Task of relay in TVM stack


I have a general question about the whole design of the TVM-stack, because it’s a bit unclear for me. As far as I understood, following steps are done:

  1. The Relay framework converts a deep learning model into the Relay IR
  2. On this Relay IR some optimizations takes place (e.g. constant folding). Question: Are here already DSL optimizations like operator fusion performed or happens that later?
  3. The optimized Relay IR is transformed to the TVM IR, where all the operators are optimized (based on the hardware)
  4. TVM is compiling the optimized IR to machine code and this can then be executed on the hardware.
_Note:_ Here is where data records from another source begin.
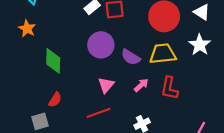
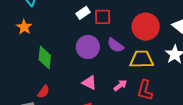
purple semicircle: (131, 57) -> (115, 45), moved
pink triangle: (106, 85) -> (89, 83), turned -49

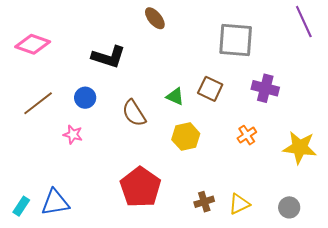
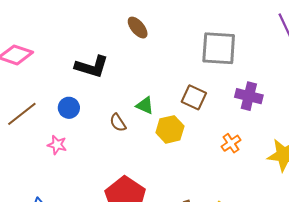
green triangle: (175, 96) -> (145, 105), moved
brown semicircle: (134, 113) -> (118, 123), size x0.7
yellow hexagon: (186, 137) -> (170, 129), moved

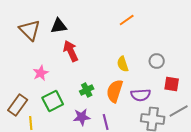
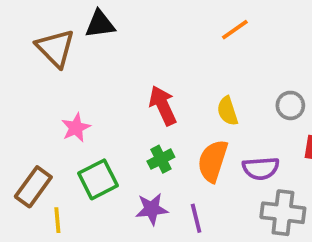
black triangle: (59, 26) -> (100, 24), moved
red arrow: (71, 51) -> (163, 105), moved

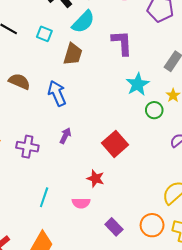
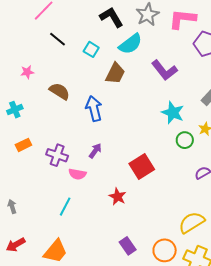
purple L-shape: (122, 43) -> (164, 70), turned 136
cyan star: (138, 84) -> (173, 113), turned -30
pink semicircle: (81, 203) -> (77, 174), moved

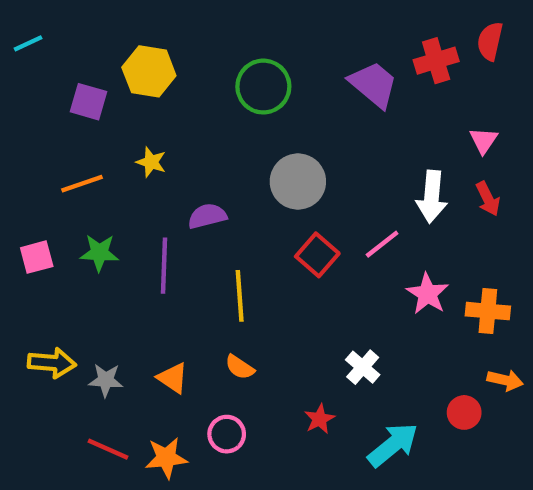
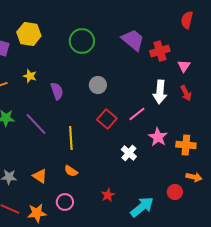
red cross: (436, 61) -> (160, 51), moved
gray circle: (298, 182) -> (98, 85), size x0.7
purple semicircle: (207, 216) -> (57, 91), moved, turned 84
purple line: (164, 266) -> (36, 124), turned -45
white cross: (363, 367) -> (129, 153), moved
Did I understand everything correctly?

What makes me unsure is that I was reading this document: https://arxiv.org/pdf/1904.08368.pdf

In section 3.3 (page 6) the Relay framework is described, and it says that the Relay process consists of three steps (frontend, compiler and backend). The frontend and compiler steps sounds plausible in my opinion, but the Relay backend was described that it is responsible for producing the machine-specific code. I thought Relay itself is only responsible for creating the IR and optimizing it, but not for generating the machine specific code. I thought TVM is responsible for doing this.

Can you please enlighten me?

BR Josef

Hi @joschi2804 ,

your understanding seems to be similar to my understanding. TVM uses Relay as a graph-level IR to perform the graph-level optimizations (i.e., layer fusion, etc.).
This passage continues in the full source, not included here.